Write out exactly the lines of the entries below from the one holding "Newsletter: nabídky pouze" to the one holding "Přihlásit se k odběru", inclusive, and leave out all other lines.

[Information Boundary: Start]

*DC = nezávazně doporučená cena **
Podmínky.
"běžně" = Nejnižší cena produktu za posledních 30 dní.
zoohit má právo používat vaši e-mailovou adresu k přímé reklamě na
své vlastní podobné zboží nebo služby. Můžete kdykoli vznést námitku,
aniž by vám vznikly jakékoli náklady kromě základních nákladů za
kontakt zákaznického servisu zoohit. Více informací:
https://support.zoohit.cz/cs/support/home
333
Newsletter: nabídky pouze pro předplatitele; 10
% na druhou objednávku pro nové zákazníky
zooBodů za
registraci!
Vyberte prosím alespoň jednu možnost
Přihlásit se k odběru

[Information Boundary: End]
[Information Boundary: Start]

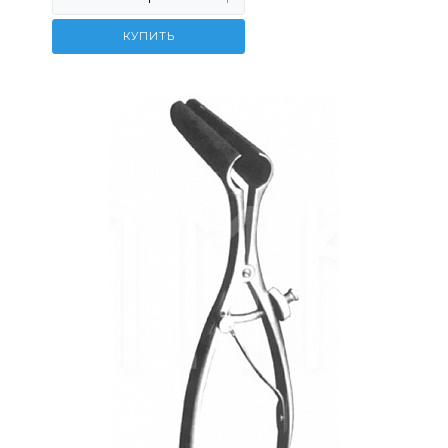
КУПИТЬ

[Information Boundary: End]

Result of the exercise
Newsletter: nabídky pouze pro předplatitele; 10
% na druhou objednávku pro nové zákazníky
zooBodů za
registraci!
Vyberte prosím alespoň jednu možnost
Přihlásit se k odběru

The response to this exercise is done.